═══ Dataset excerpts ═══
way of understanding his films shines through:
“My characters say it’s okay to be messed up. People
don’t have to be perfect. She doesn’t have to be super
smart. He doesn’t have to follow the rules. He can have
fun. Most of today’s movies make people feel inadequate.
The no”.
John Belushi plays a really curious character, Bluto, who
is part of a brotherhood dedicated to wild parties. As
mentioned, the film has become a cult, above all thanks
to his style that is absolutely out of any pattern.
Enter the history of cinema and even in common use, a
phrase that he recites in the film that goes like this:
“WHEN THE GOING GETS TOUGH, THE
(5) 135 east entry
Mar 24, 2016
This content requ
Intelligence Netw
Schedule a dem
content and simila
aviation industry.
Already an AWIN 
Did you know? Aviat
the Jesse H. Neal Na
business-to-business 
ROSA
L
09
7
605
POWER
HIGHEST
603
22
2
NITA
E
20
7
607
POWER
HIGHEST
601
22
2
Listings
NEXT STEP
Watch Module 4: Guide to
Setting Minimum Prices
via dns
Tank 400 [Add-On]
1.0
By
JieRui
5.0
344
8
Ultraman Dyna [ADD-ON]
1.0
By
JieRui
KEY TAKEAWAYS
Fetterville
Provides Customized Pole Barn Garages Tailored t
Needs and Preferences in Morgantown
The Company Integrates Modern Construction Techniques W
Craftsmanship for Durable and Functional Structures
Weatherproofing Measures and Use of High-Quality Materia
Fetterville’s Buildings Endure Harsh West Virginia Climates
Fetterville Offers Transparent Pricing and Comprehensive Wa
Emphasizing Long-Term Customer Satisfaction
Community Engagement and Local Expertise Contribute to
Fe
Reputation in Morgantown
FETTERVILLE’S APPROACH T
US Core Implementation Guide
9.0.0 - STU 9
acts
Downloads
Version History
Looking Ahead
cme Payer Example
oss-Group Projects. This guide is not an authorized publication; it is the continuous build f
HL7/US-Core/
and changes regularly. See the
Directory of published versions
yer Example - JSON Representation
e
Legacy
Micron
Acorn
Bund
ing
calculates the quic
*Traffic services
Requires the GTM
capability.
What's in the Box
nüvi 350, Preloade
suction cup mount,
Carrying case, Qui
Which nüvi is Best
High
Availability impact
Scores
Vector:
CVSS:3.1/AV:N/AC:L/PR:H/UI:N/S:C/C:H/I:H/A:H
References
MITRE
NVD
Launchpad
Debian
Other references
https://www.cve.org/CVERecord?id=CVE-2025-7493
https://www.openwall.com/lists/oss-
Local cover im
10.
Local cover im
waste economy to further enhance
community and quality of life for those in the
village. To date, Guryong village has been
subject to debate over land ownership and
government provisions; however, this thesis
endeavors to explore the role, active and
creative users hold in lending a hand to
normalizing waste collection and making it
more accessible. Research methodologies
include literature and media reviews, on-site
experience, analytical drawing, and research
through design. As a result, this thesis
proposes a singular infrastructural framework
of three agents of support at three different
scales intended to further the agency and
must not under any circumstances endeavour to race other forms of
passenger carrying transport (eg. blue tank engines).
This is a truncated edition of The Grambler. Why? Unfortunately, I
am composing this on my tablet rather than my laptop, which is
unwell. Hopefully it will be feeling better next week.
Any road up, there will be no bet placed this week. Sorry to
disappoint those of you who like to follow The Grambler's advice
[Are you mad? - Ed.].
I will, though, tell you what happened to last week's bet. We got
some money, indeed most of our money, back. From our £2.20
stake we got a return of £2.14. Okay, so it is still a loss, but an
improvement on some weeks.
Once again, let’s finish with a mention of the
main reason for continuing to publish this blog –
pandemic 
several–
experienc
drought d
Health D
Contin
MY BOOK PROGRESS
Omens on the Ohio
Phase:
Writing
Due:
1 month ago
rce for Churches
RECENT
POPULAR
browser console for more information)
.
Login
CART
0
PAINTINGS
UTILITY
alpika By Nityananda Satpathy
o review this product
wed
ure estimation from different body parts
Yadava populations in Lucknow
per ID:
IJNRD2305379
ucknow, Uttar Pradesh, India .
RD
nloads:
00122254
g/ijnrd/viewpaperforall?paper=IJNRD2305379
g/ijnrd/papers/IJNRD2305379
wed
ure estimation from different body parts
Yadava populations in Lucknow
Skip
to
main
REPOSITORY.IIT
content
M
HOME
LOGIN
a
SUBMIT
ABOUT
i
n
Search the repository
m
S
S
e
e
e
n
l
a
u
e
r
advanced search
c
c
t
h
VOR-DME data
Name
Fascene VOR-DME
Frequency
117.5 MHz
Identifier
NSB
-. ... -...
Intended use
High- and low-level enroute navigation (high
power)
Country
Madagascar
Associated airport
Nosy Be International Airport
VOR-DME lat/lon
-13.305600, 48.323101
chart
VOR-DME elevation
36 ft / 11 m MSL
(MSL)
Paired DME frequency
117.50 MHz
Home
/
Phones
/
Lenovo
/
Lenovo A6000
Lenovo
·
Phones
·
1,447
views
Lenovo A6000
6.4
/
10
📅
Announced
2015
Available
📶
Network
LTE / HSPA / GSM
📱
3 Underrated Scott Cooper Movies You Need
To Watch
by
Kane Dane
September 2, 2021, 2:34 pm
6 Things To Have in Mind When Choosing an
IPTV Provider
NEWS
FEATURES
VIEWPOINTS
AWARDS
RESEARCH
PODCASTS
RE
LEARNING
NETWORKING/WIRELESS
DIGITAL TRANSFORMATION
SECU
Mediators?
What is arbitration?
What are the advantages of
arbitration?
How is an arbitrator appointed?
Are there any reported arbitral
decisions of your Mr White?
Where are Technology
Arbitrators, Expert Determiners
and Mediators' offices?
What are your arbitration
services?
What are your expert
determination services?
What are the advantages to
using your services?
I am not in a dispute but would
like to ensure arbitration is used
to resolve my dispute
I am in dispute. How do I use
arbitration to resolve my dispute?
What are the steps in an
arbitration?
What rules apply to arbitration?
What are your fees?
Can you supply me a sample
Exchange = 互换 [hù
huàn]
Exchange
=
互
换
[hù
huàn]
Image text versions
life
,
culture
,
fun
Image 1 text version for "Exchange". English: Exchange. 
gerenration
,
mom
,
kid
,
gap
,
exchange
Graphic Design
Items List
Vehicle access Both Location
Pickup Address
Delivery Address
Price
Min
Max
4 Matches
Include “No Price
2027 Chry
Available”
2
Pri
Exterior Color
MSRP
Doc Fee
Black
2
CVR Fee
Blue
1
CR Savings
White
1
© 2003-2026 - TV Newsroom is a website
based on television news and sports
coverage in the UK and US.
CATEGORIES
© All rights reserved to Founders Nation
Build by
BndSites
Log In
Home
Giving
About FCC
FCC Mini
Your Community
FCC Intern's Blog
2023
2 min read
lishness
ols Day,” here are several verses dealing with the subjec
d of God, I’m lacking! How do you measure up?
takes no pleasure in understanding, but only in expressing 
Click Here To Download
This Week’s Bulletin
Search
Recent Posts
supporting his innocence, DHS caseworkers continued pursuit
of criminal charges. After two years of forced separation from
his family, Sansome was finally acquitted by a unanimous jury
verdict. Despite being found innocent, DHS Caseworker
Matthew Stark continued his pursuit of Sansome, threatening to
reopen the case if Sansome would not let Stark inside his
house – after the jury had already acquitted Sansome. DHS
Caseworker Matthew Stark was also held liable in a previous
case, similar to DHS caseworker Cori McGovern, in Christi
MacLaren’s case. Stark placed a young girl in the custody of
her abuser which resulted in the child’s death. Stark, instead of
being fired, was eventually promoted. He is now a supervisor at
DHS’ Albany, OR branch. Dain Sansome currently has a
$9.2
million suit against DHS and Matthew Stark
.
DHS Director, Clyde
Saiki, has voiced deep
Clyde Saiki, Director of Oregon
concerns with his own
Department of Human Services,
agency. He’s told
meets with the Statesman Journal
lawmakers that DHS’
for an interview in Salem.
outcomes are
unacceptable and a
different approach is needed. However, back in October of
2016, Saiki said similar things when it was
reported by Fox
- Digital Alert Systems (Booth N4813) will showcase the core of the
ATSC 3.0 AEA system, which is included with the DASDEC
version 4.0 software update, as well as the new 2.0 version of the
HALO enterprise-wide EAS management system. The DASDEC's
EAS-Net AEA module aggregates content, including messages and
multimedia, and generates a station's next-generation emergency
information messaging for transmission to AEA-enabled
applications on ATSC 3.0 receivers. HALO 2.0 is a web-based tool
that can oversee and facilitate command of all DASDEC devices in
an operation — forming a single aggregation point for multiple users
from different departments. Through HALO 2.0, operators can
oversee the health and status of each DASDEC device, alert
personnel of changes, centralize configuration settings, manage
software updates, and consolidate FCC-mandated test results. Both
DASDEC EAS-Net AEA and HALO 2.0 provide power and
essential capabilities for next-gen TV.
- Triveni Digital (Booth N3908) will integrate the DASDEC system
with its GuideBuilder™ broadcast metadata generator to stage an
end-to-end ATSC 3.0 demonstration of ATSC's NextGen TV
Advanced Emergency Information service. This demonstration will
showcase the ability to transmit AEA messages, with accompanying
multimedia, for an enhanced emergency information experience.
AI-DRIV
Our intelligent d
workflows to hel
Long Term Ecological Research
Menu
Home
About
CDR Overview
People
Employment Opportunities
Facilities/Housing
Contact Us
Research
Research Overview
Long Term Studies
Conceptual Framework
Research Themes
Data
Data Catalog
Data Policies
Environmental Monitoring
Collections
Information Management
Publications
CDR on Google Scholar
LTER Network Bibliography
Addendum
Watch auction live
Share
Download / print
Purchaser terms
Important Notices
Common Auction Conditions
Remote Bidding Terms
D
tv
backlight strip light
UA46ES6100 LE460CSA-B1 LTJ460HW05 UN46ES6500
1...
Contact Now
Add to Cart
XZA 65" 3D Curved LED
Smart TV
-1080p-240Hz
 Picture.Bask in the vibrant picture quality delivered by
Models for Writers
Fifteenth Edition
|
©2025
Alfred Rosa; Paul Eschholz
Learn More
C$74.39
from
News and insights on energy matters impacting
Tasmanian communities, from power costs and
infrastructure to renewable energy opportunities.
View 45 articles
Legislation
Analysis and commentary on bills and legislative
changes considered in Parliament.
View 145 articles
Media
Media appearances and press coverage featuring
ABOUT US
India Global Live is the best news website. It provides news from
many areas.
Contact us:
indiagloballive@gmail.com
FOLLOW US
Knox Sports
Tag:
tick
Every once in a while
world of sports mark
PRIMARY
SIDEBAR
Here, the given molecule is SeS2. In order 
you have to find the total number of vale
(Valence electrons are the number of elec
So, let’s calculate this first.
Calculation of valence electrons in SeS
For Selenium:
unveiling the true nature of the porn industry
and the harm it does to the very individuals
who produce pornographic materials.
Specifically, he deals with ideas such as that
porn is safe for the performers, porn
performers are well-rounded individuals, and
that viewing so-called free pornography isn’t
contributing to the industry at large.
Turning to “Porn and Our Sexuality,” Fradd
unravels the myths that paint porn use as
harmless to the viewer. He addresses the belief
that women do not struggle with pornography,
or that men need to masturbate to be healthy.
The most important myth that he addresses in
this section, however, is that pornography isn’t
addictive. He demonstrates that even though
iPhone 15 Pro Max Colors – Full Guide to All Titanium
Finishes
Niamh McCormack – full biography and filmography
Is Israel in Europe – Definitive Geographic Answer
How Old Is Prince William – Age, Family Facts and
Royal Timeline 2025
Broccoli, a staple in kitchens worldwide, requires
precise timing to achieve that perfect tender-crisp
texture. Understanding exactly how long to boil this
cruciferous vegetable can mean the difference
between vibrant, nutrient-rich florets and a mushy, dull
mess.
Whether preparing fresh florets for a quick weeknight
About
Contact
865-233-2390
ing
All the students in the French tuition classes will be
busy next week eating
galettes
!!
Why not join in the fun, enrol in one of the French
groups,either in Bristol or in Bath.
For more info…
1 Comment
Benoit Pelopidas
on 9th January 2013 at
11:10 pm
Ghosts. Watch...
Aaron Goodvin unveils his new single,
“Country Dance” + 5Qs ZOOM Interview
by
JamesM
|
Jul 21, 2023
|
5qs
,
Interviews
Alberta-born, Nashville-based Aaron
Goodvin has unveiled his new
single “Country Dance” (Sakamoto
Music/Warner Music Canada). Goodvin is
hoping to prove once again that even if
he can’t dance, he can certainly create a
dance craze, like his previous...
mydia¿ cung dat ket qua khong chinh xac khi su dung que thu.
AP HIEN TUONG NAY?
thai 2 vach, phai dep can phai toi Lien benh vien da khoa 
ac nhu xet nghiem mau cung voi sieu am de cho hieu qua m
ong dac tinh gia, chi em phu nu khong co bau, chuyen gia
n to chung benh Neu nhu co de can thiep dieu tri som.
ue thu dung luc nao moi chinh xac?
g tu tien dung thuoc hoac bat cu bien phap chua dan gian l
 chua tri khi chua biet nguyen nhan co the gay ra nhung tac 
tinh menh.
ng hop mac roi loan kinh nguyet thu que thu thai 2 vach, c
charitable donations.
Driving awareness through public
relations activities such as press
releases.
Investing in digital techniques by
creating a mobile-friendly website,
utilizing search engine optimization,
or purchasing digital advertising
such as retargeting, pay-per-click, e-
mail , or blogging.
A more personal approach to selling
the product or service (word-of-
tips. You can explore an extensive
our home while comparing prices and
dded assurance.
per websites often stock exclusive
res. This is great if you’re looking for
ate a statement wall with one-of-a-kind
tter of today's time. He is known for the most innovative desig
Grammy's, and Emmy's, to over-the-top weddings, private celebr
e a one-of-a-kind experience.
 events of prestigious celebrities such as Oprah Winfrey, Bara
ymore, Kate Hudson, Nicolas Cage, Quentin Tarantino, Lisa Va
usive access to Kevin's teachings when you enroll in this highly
═══
> _Task_:
Reproduce all lines from the records above that include the word "HALO".

> _Answer box_:
HALO enterprise-wide EAS management system. The DASDEC's
applications on ATSC 3.0 receivers. HALO 2.0 is a web-based tool
from different departments. Through HALO 2.0, operators can
DASDEC EAS-Net AEA and HALO 2.0 provide power and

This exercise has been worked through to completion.